On Breaking Fellowship: Heresy and Sin

On Breaking Fellowship: Heresy and Sin March 2, 2015

Here is an obvious, and uncomfortable, fact: the New Testament writers were as likely to break fellowship over bad behavior as false teaching.

Some ideas are not right.
Some ideas are not right.

Right teaching was never isolated from holy living: each witnessed to the other. We need not confuse terms and call a wicked Christian a “heretic.” The attempt to justify sin often leads to bad theology about the great truths of the Faith, but need not. A man may confess the Creed while denying the right practice of the Christian by his actions. The slaver may have been orthodox in his confession of Faith, but his actions were damnable.

The Inquisitor did bad things in the name of orthodoxy and damned his soul by it. Even devils believe and tremble, but devils they are still.

And so we come to the most recent American obsession: identifying ourselves based on our attractions. Instead of overcoming the flesh, we are to define ourselves by the desires of the flesh. We also must ignore the reality of nature and refuse the essential (and natural) category of “male” and “female” to define both our sex and our gender.

Much as we might wish it were different, the writers of the New Testament, those that knew Jesus best, were not “sex positive” and the entirety of the historic Church (Catholic, Orthodox, and Protestant) united in the idea that erotic sins were particularly pernicious to the soul. The church rejected calling sexual relations in marriage a sin, but knew that even in marriage sex was a dangerous temptation to the believer.

The thrust of Biblical history is chastity and moderation for every person in every state. Saint John in the Bible ends with the prayers of virginal men crying out to God. In Paradise we will be as the angels, neither married nor given in marriage. The person arguing that sin is not sin is not a good Christian, though he or she might have other “right beliefs.” This is true of those with a light view of sex before marriage, easy divorce, or other acts God condemns for our good.

At this point, the truly shallow thinker points out that American Christians justified slavery or other social ills using “tradition” or Scripture. Of course, this is true and exactly why one should never cut off one’s moral beliefs from the universal church of all ages and nations. Race based slavery was not justified by most Christians in most places at most times. American Christians constantly take American moral aberrations and justify them with Scripture. Such people cut themselves off from the church universal for a little ghetto of contemporary opinion.

One might wonder if “having the right feelings” is not also good and so it is. We need right actions, ideas, and feelings. Sadly, feelings are generally the last to follow the good, the truth, and the beautiful. We should feel love toward our enemies, but it is hard to do so. We must act as if we love our enemies even when we do not. Our actions anticipate our feelings.

We should always be honest about our feelings. If I don’t love my enemy, I should tell my pastor or mentor. We should hide nothing from ourselves or God. I do not wish to be obedient to the rules of God. . . and I should tell Him so! He knows in any case!
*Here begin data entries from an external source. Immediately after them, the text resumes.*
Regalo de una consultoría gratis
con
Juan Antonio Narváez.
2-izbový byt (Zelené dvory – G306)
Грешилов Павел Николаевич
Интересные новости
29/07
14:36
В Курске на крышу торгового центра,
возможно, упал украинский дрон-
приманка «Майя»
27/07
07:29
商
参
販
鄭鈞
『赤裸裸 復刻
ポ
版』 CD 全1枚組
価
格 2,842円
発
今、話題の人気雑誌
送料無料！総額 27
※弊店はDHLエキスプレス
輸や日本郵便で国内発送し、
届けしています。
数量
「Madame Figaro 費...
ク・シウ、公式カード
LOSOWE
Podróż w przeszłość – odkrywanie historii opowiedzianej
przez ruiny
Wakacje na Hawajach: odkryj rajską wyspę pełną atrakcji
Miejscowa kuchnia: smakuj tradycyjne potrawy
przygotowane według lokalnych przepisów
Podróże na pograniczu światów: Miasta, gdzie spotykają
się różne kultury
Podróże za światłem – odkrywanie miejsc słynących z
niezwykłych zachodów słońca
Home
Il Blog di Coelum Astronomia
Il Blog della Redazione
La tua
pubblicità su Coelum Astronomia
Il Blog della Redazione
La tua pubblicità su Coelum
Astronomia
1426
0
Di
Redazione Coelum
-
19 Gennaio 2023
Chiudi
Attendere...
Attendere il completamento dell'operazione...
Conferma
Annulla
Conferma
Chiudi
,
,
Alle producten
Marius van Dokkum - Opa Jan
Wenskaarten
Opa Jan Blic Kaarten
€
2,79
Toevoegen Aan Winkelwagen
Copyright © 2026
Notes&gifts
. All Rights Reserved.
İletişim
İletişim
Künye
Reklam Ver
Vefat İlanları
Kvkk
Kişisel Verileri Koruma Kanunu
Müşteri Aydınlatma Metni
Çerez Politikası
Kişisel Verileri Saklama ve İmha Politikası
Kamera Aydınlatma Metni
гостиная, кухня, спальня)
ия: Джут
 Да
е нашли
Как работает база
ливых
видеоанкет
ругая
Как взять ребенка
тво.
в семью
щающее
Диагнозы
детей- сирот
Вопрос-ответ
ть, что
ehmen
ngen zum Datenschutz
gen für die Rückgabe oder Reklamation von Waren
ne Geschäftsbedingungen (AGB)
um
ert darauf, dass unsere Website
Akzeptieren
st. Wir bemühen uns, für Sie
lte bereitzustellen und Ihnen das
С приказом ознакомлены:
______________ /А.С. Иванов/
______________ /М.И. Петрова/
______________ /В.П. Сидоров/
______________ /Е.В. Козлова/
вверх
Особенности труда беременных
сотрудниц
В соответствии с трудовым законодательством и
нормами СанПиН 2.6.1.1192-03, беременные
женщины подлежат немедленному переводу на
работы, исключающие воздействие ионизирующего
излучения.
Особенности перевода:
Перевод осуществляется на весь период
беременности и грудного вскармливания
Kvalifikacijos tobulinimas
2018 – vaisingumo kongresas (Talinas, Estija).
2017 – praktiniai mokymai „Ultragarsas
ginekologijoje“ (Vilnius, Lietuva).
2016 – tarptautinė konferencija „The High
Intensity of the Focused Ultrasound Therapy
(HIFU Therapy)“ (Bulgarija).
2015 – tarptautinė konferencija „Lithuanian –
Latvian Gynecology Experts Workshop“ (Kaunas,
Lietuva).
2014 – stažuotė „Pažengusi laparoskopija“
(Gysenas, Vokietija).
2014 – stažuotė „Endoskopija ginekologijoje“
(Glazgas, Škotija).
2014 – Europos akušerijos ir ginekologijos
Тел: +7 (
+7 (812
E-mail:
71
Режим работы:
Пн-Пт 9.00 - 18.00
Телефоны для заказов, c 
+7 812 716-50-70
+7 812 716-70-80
My feelings must wait, often do wait, on reality. I act, believe, and wait.

Every generation faces some old sin that is proclaimed a new good inside and outside the church. To this constant complaint, the church offers grace, healing, hope, and a chance for repentance. Mostly sinful desires do not vanish this side of Paradise and so we work out our salvation with fear and trembling as a community. We do not judge the individual’s progress if progress he wishes to make nor do we replace the judgments of God on sin with our own opinions. We are not allowed to call the holy profane or the profane holy.

Christians have no trouble working with sinners who are outside the Faith. What do we expect of them? For the person who claims to be Christian but condones sin, our response must be: repent, struggle with us, and find grace otherwise we must break Christian fellowship.

This is what we say to ourselves and what we must say to others. We come as we are to become different than we are. We dare not demand perfection but we cannot condone what God damns.

I pray always: “Lord Jesus Christ, son of God, have mercy on me a sinner.”